==== MATERIAL TO PROCESS
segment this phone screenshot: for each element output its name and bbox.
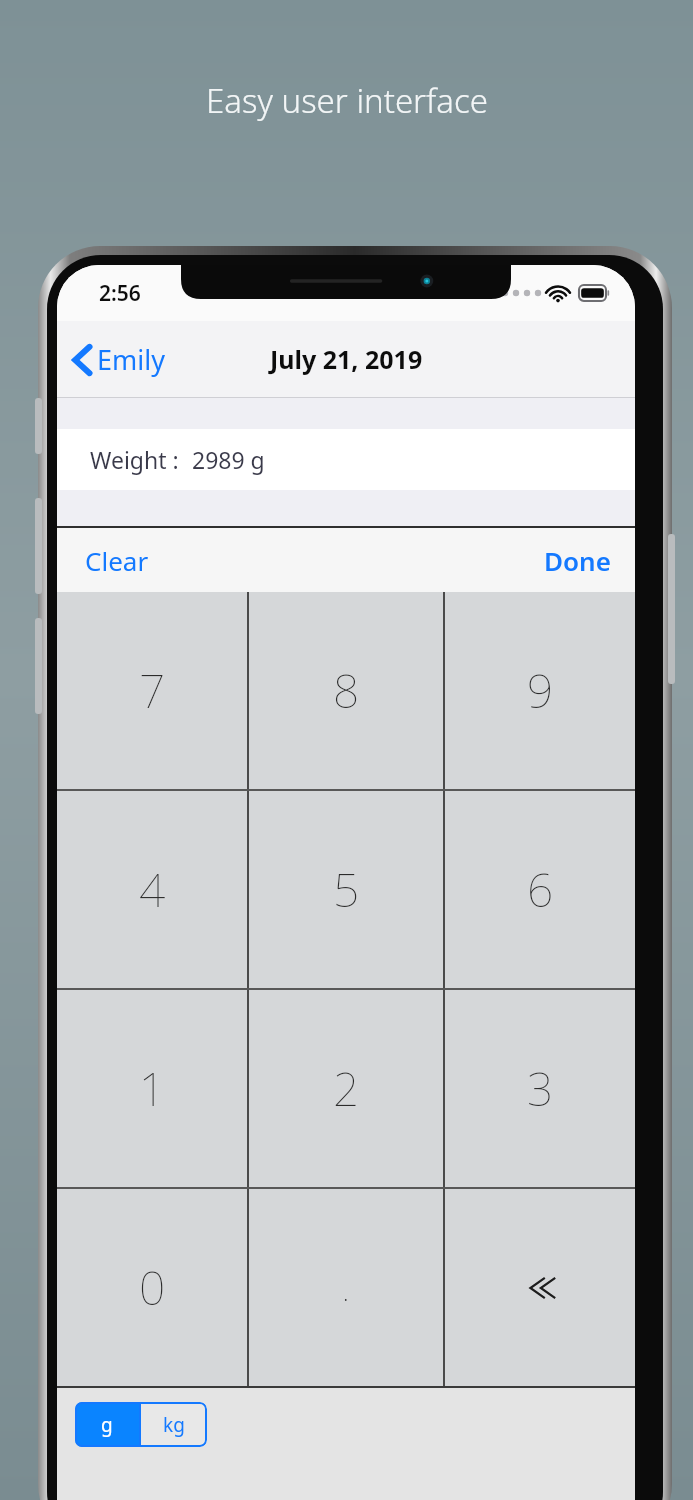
button[interactable]: 4: [57, 791, 247, 988]
button[interactable]: 7: [57, 592, 247, 789]
staticText: July 21, 2019: [270, 342, 423, 376]
staticText: 2: [333, 1057, 360, 1120]
button[interactable]: Clear: [57, 533, 177, 588]
button[interactable]: 3: [445, 990, 635, 1187]
staticText: 2989 g: [192, 444, 265, 475]
staticText: 3: [527, 1057, 554, 1120]
button[interactable]: g: [75, 1402, 139, 1447]
staticText: Weight :: [90, 444, 179, 475]
staticText: 9: [527, 659, 554, 722]
staticText: 6: [527, 858, 554, 921]
button[interactable]: 5: [249, 791, 443, 988]
staticText: Emily: [97, 341, 165, 378]
button[interactable]: 9: [445, 592, 635, 789]
staticText: .: [342, 1265, 350, 1311]
staticText: 4: [139, 858, 166, 921]
button[interactable]: Emily: [57, 333, 177, 386]
button[interactable]: Done: [520, 533, 635, 588]
staticText: Easy user interface: [206, 78, 488, 123]
button[interactable]: Weight :: [57, 429, 635, 490]
staticText: kg: [163, 1412, 185, 1438]
button[interactable]: Backspace: [445, 1189, 635, 1386]
staticText: 1: [139, 1057, 166, 1120]
button[interactable]: 2: [249, 990, 443, 1187]
button[interactable]: 8: [249, 592, 443, 789]
staticText: 7: [139, 659, 166, 722]
button[interactable]: 0: [57, 1189, 247, 1386]
staticText: Done: [544, 543, 611, 578]
staticText: g: [101, 1412, 113, 1438]
staticText: 8: [333, 659, 360, 722]
staticText: 5: [333, 858, 360, 921]
staticText: 2:56: [99, 279, 141, 308]
button[interactable]: 1: [57, 990, 247, 1187]
button[interactable]: kg: [141, 1402, 207, 1447]
button[interactable]: 6: [445, 791, 635, 988]
staticText: Clear: [85, 543, 149, 578]
staticText: 0: [139, 1256, 166, 1319]
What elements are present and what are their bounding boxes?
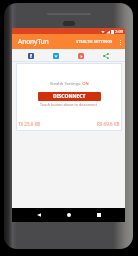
staticText: RX 69.6 KB	[97, 121, 120, 127]
button[interactable]: Share	[100, 50, 112, 62]
staticText: AnonyTun	[18, 37, 49, 46]
staticText: TX 23.6 KB	[18, 121, 41, 127]
button[interactable]: DISCONNECT	[38, 92, 101, 101]
button[interactable]: Twitter	[50, 50, 62, 62]
button[interactable]: Back	[33, 209, 45, 221]
staticText: Stealth Settings: ON	[50, 81, 89, 87]
button[interactable]: STEALTH SETTINGS	[74, 36, 115, 47]
staticText: DISCONNECT	[53, 93, 86, 100]
staticText: 7:00	[115, 29, 123, 34]
button[interactable]: Recents	[93, 209, 105, 221]
button[interactable]: More options	[115, 37, 125, 47]
button[interactable]: Home	[63, 209, 75, 221]
button[interactable]: YouTube	[75, 50, 87, 62]
staticText: Touch button above to disconnect	[40, 102, 98, 107]
staticText: f	[30, 53, 32, 59]
button[interactable]: Facebook	[25, 50, 37, 62]
staticText: STEALTH SETTINGS	[76, 39, 113, 44]
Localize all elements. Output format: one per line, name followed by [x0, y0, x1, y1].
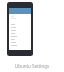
- button[interactable]: [9, 23, 31, 26]
- staticText: Ubuntu Settings: [0, 63, 64, 69]
- button[interactable]: [9, 35, 31, 38]
- button[interactable]: [9, 44, 31, 47]
- button[interactable]: [9, 15, 31, 19]
- button[interactable]: [9, 32, 31, 35]
- button[interactable]: [9, 41, 31, 44]
- button[interactable]: [9, 38, 31, 41]
- button[interactable]: [9, 26, 31, 29]
- button[interactable]: [9, 29, 31, 32]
========
■ TASK TO COMPLETE: Scan the listing for the string "Emily" and copy every line that carries it.

■ RESPONSE:
staticText: Emily: [97, 341, 165, 378]
button[interactable]: Emily: [57, 333, 177, 386]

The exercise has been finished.